Brent Menguat, Selat Hormuz Kembali Jadi Sorotan
Harga Brent menguat pada kamis(12/2) karena pasar kembali menambah risk premium geopolitik: ketegangan AS–Iran memicu kekhawatiran gangguan pasokan di Timur Tengah (termasuk risiko di jalur pelayaran strategis), sehingga buyer berani masuk meski sentimen global masih campuran.
Yang menarik, kenaikan Brent terjadi walau stok minyak AS melonjak besar (build jauh di atas perkiraan), yang normalnya menekan harga.
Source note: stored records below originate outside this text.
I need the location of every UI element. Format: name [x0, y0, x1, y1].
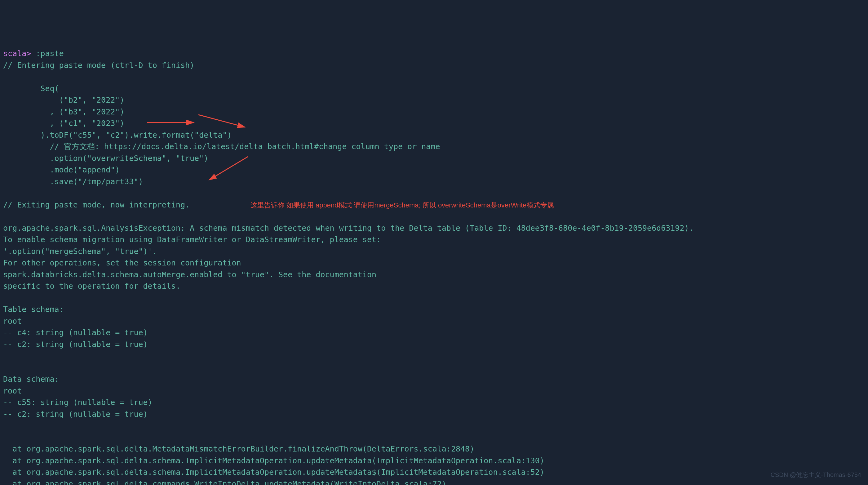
code-line: // Entering paste mode (ctrl-D to finish…: [3, 61, 194, 70]
code-line: ("b2", "2022"): [3, 95, 124, 104]
watermark: CSDN @健忘主义-Thomas-6754: [770, 470, 861, 479]
schema-line: -- c2: string (nullable = true): [3, 340, 148, 349]
schema-line: Data schema:: [3, 374, 59, 384]
code-line: .save("/tmp/part33"): [3, 177, 143, 186]
code-line: , ("c1", "2023"): [3, 119, 124, 128]
schema-line: root: [3, 316, 22, 326]
schema-line: -- c55: string (nullable = true): [3, 398, 153, 407]
repl-prompt: scala>: [3, 49, 31, 58]
schema-line: -- c2: string (nullable = true): [3, 410, 148, 419]
error-line: specific to the operation for details.: [3, 281, 180, 291]
code-line: .mode("append"): [3, 165, 120, 174]
code-line: // Exiting paste mode, now interpreting.: [3, 200, 190, 209]
code-line: // 官方文档: https://docs.delta.io/latest/de…: [3, 142, 440, 151]
schema-line: root: [3, 386, 22, 395]
error-line: For other operations, set the session co…: [3, 258, 241, 267]
stacktrace-line: at org.apache.spark.sql.delta.schema.Imp…: [3, 456, 545, 465]
error-line: spark.databricks.delta.schema.autoMerge.…: [3, 270, 376, 279]
code-line: Seq(: [3, 84, 59, 93]
error-line: To enable schema migration using DataFra…: [3, 235, 381, 244]
terminal-output: scala> :paste // Entering paste mode (ct…: [3, 48, 865, 485]
code-line: ).toDF("c55", "c2").write.format("delta"…: [3, 130, 232, 140]
stacktrace-line: at org.apache.spark.sql.delta.schema.Imp…: [3, 467, 545, 477]
user-annotation: 这里告诉你 如果使用 append模式 请使用mergeSchema; 所以 o…: [250, 201, 554, 209]
error-line: '.option("mergeSchema", "true")'.: [3, 247, 157, 256]
stacktrace-line: at org.apache.spark.sql.delta.MetadataMi…: [3, 444, 474, 453]
repl-command: :paste: [36, 49, 64, 58]
schema-line: Table schema:: [3, 305, 64, 314]
schema-line: -- c4: string (nullable = true): [3, 328, 148, 337]
code-line: .option("overwriteSchema", "true"): [3, 154, 208, 163]
code-line: , ("b3", "2022"): [3, 107, 124, 116]
error-line: org.apache.spark.sql.AnalysisException: …: [3, 223, 694, 233]
stacktrace-line: at org.apache.spark.sql.delta.commands.W…: [3, 479, 446, 485]
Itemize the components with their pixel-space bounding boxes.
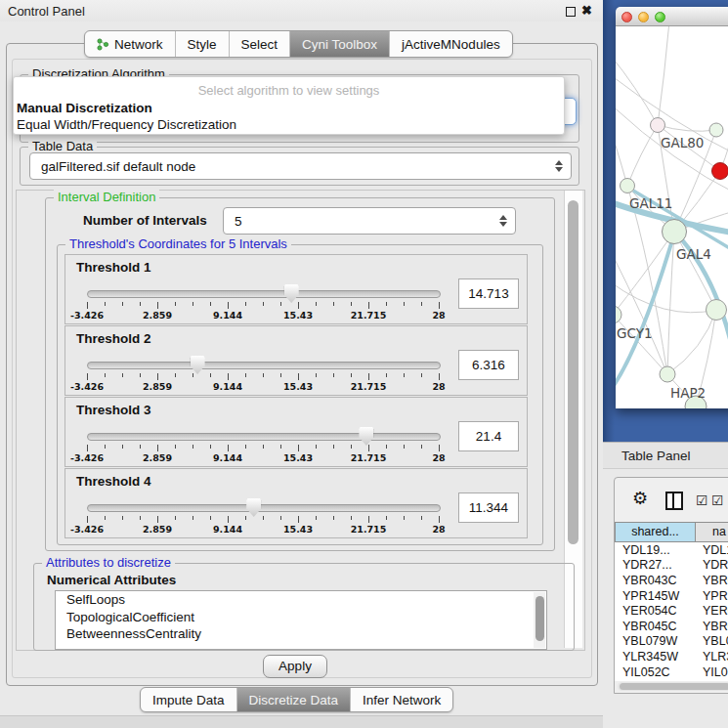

Artinya, pasar lagi menilai faktor geopolitik dan ekspektasi permintaan (data ekonomi AS yang cukup solid) lebih dominan untuk jangka pendek—sementara arah berikutnya bakal sensitif ke perkembangan headline Iran dan data energi lanjutan.
Harga minyak pada saat analisis ini adalah $69.21
- Beli jika harga bergerak di bawah $69.30
- Jual jika harga bergerak di bawah $69.10
Resistance 2: $69.60
Resistance 1: $69.40
Support 1: $68.00
Support 2: $68.80
Penafian:
Artikel ini bersifat analitis dan bukan merupakan referensi definitif. Harap pertimbangkan pengaruh perkembangan fundamental dan teknikal dalam perdagangan sebelum membuat keputusan investasi apa pun.